Maria Velez, 53 ans, sait qu’elle a de la chance de vivre à côté d’un ruisseau. A deux pas de chez elle, d’autres quartiers avec de petits immeubles sont beaucoup plus bâtis et beaucoup moins verts.
C’est la recette parfaite pour créer des îlots de chaleur, enregistrant des températures beaucoup plus élevées parfois dans quelques rues seulement.
Le phénomène devient de plus en plus dangereux à cause de la crise climatique mondiale.
Aux États-Unis, où ouragans, tornades et inondations sont monnaie courante, le phénomène météorologique qui tue le plus n’est autre que la chaleur.
C’est pourquoi Velez, une habitante préoccupée par le sujet, a choisi de participer à une campagne visant à cartographier ces îlots de chaleur du comté de Montgomery, où elle habite, juste au nord de la capitale américaine.
L’initiative est pilotée par la National Oceanic and Atmospheric Administration (NOAA), qui depuis six ans a permis d’étudier quelque 70 comtés à travers le pays, avec l’aide des habitants.
« Je me suis inscrit tout de suite », a déclaré à l’ Velez, professeur de criminologie. « Je pensais que c’est exactement ce que le comté devrait faire. Nous devrions apprendre ce qui se passe avec le changement climatique et quels en sont les impacts. »

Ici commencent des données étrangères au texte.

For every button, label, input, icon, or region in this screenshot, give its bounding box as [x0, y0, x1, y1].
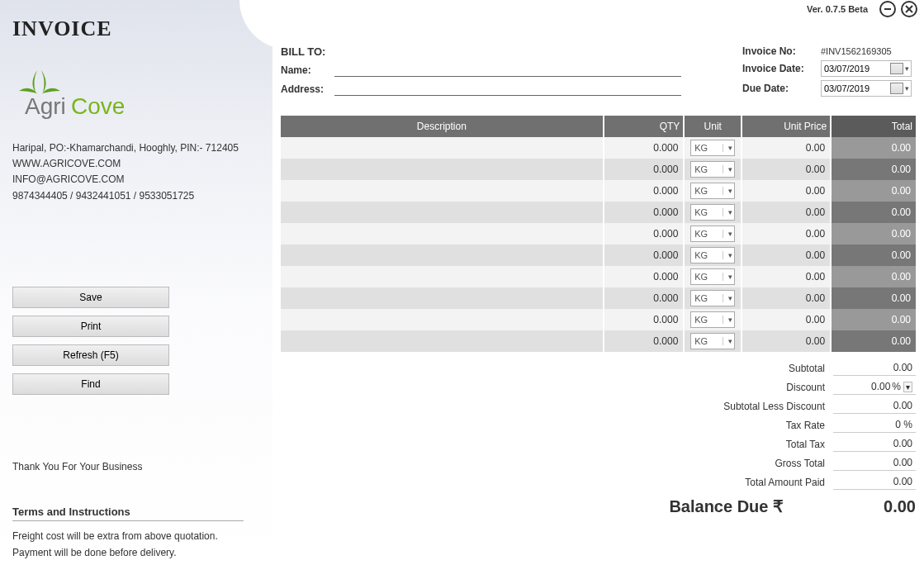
chevron-down-icon[interactable]: ▾	[903, 84, 911, 93]
qty-cell[interactable]: 0.000	[604, 202, 685, 223]
qty-cell[interactable]: 0.000	[604, 180, 685, 202]
paid-value[interactable]: 0.00	[833, 474, 916, 490]
due-date-input[interactable]	[822, 83, 886, 93]
due-date-picker[interactable]: ▾	[821, 80, 912, 97]
find-button[interactable]: Find	[12, 373, 169, 395]
name-input[interactable]	[334, 63, 681, 77]
close-icon[interactable]	[901, 1, 917, 17]
price-cell[interactable]: 0.00	[742, 266, 831, 287]
balance-due-value: 0.00	[833, 497, 916, 516]
unit-select[interactable]: KG▾	[690, 204, 735, 221]
taxrate-value[interactable]: 0 %	[833, 417, 916, 433]
subtotal-value: 0.00	[833, 360, 916, 376]
company-phones: 9874344405 / 9432441051 / 9533051725	[12, 188, 260, 204]
unit-select[interactable]: KG▾	[690, 226, 735, 242]
calendar-icon[interactable]	[890, 63, 903, 74]
unit-select[interactable]: KG▾	[690, 268, 735, 285]
subtotal-less-label: Subtotal Less Discount	[723, 401, 833, 412]
price-cell[interactable]: 0.00	[742, 309, 831, 330]
address-input[interactable]	[334, 82, 681, 96]
qty-cell[interactable]: 0.000	[604, 287, 685, 309]
description-input[interactable]	[286, 142, 598, 154]
description-input[interactable]	[286, 249, 598, 261]
table-row: 0.000KG▾0.000.00	[281, 245, 916, 266]
discount-value[interactable]: 0.00	[871, 381, 890, 392]
unit-select[interactable]: KG▾	[690, 140, 735, 156]
total-cell: 0.00	[831, 287, 916, 309]
qty-cell[interactable]: 0.000	[604, 309, 685, 330]
thank-you-text: Thank You For Your Business	[12, 461, 260, 472]
company-info: Haripal, PO:-Khamarchandi, Hooghly, PIN:…	[12, 140, 260, 204]
description-input[interactable]	[286, 292, 598, 304]
refresh-button[interactable]: Refresh (F5)	[12, 344, 169, 366]
total-cell: 0.00	[831, 309, 916, 330]
description-input[interactable]	[286, 185, 598, 197]
total-cell: 0.00	[831, 202, 916, 223]
taxrate-label: Tax Rate	[786, 420, 833, 431]
col-unit: Unit	[684, 116, 742, 137]
minimize-icon[interactable]	[879, 1, 896, 17]
qty-cell[interactable]: 0.000	[604, 330, 685, 352]
table-row: 0.000KG▾0.000.00	[281, 202, 916, 223]
company-web: WWW.AGRICOVE.COM	[12, 156, 260, 172]
unit-select[interactable]: KG▾	[690, 183, 735, 199]
qty-cell[interactable]: 0.000	[604, 266, 685, 287]
description-input[interactable]	[286, 314, 598, 325]
unit-select[interactable]: KG▾	[690, 247, 735, 264]
chevron-down-icon[interactable]: ▾	[723, 208, 734, 216]
subtotal-label: Subtotal	[789, 363, 833, 374]
price-cell[interactable]: 0.00	[742, 202, 831, 223]
calendar-icon[interactable]	[890, 83, 903, 94]
chevron-down-icon[interactable]: ▾	[723, 251, 734, 259]
chevron-down-icon[interactable]: ▾	[723, 273, 734, 281]
chevron-down-icon[interactable]: ▾	[903, 64, 911, 73]
qty-cell[interactable]: 0.000	[604, 159, 685, 180]
chevron-down-icon[interactable]: ▾	[723, 294, 734, 302]
discount-label: Discount	[786, 382, 833, 393]
chevron-down-icon[interactable]: ▾	[723, 337, 734, 345]
unit-select[interactable]: KG▾	[690, 311, 735, 328]
total-cell: 0.00	[831, 245, 916, 266]
subtotal-less-value: 0.00	[833, 398, 916, 414]
chevron-down-icon[interactable]: ▾	[723, 165, 734, 173]
price-cell[interactable]: 0.00	[742, 137, 831, 159]
print-button[interactable]: Print	[12, 316, 169, 337]
price-cell[interactable]: 0.00	[742, 245, 831, 266]
chevron-down-icon[interactable]: ▾	[723, 230, 734, 238]
price-cell[interactable]: 0.00	[742, 287, 831, 309]
description-input[interactable]	[286, 164, 598, 175]
table-row: 0.000KG▾0.000.00	[281, 223, 916, 245]
description-input[interactable]	[286, 228, 598, 240]
chevron-down-icon[interactable]: ▾	[723, 144, 734, 152]
price-cell[interactable]: 0.00	[742, 159, 831, 180]
price-cell[interactable]: 0.00	[742, 330, 831, 352]
qty-cell[interactable]: 0.000	[604, 137, 685, 159]
unit-select[interactable]: KG▾	[690, 333, 735, 349]
description-input[interactable]	[286, 335, 598, 347]
address-label: Address:	[281, 83, 334, 95]
table-row: 0.000KG▾0.000.00	[281, 137, 916, 159]
total-cell: 0.00	[831, 137, 916, 159]
table-row: 0.000KG▾0.000.00	[281, 330, 916, 352]
unit-select[interactable]: KG▾	[690, 290, 735, 306]
table-row: 0.000KG▾0.000.00	[281, 309, 916, 330]
price-cell[interactable]: 0.00	[742, 223, 831, 245]
chevron-down-icon[interactable]: ▾	[723, 187, 734, 195]
description-input[interactable]	[286, 207, 598, 218]
invoice-no-value: #INV1562169305	[821, 46, 912, 56]
svg-text:Agri: Agri	[25, 93, 66, 119]
invoice-date-picker[interactable]: ▾	[821, 60, 912, 77]
unit-select[interactable]: KG▾	[690, 161, 735, 178]
col-description: Description	[281, 116, 604, 137]
qty-cell[interactable]: 0.000	[604, 223, 685, 245]
terms-heading: Terms and Instructions	[12, 506, 244, 521]
totaltax-label: Total Tax	[786, 439, 833, 450]
save-button[interactable]: Save	[12, 287, 169, 308]
qty-cell[interactable]: 0.000	[604, 245, 685, 266]
description-input[interactable]	[286, 271, 598, 282]
invoice-date-input[interactable]	[822, 64, 886, 74]
paid-label: Total Amount Paid	[745, 477, 833, 488]
discount-unit-select[interactable]: ▾	[903, 382, 912, 392]
chevron-down-icon[interactable]: ▾	[723, 316, 734, 324]
price-cell[interactable]: 0.00	[742, 180, 831, 202]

Elle et son mari accrochent un capteur, qui ressemble à une canette au bout d’une tige, du côté passager de leur voiture familiale grise. Une fois allumé, l’appareil enregistre la température, l’humidité, l’heure et sa position exacte à chaque seconde.
Le couple s’est vu attribuer un itinéraire d’environ 10,6 miles (17 km), à parcourir à pas plus de 35 miles par heure (55 km/h), couvrant une grande partie de la ville.
En moins d’une heure, ils retournent à leur point de départ, où les attendent des employés du comté, récupérant le capteur et notant les difficultés rencontrées – dans leur cas, une sortie de rond-point ratée qui les a amenés à faire deux fois le tour.
Des t-shirts avec la mention « Street Scientist » sont distribués pour remercier les bénévoles.
Inégalités historiques
Au total, plus d’une centaine de personnes ont participé à l’expérience ce jour-là : 57 équipes de deux ont parcouru 19 itinéraires différents, couvrant environ 200 miles carrés.
La température a été mesurée le long de chaque itinéraire trois fois pendant la journée : à 6h00, 15h00 et 19h00.
Le programme a été un succès qui a surpris même ses organisateurs : près de 600 résidents s’étaient inscrits pour y participer, ce qui a entraîné le refus de 500.
Les personnes choisies se sont vu offrir quelques dizaines de dollars pour leur temps, mais plus de 60 % n’ont pas accepté l’argent.
Les capteurs ont ensuite été envoyés à la société partenaire, CAPA Strategies, qui dans quelques semaines analysera les données et les transformera en cartes détaillées, indiquant les points les plus chauds.
« Ce seront généralement les communautés à faible revenu et les communautés de couleur qui seront les plus touchées », a déclaré à l’ Gretchen Goldman, climatologue au Bureau de la politique scientifique et technologique de la Maison Blanche, qui était présente pour l’occasion.
Une étude importante sur Richmond, en Virginie, a montré l’impact que les anciennes politiques discriminatoires ont encore.
« Redlining », qui a vu les banques limiter les prêts au logement aux résidents de certains quartiers pauvres et noirs marqués d’une ligne rouge sur les cartes, a renforcé la ségrégation – avec des communautés plus chaudes aujourd’hui en conséquence.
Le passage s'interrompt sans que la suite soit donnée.